(Saved data entries)

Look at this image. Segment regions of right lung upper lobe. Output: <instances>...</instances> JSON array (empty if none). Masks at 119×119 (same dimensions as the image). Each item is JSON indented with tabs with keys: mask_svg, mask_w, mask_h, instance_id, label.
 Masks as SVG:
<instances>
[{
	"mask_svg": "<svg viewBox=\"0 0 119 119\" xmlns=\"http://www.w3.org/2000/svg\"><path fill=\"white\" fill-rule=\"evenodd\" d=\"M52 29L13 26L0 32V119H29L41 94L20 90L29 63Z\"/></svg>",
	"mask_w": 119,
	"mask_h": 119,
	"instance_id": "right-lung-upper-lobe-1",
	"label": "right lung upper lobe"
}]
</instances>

* **ACTION ITEM**:
Every record needs to be reproduced exactly, with none skipped.

* **FINISHED TASK**:
Look at this image. Segment regions of right lung upper lobe. Output: <instances>...</instances> JSON array (empty if none). Masks at 119×119 (same dimensions as the image). Each item is JSON indented with tabs with keys: mask_svg, mask_w, mask_h, instance_id, label.
 Masks as SVG:
<instances>
[{
	"mask_svg": "<svg viewBox=\"0 0 119 119\" xmlns=\"http://www.w3.org/2000/svg\"><path fill=\"white\" fill-rule=\"evenodd\" d=\"M52 29L13 26L0 32V119H29L41 94L20 90L29 63Z\"/></svg>",
	"mask_w": 119,
	"mask_h": 119,
	"instance_id": "right-lung-upper-lobe-1",
	"label": "right lung upper lobe"
}]
</instances>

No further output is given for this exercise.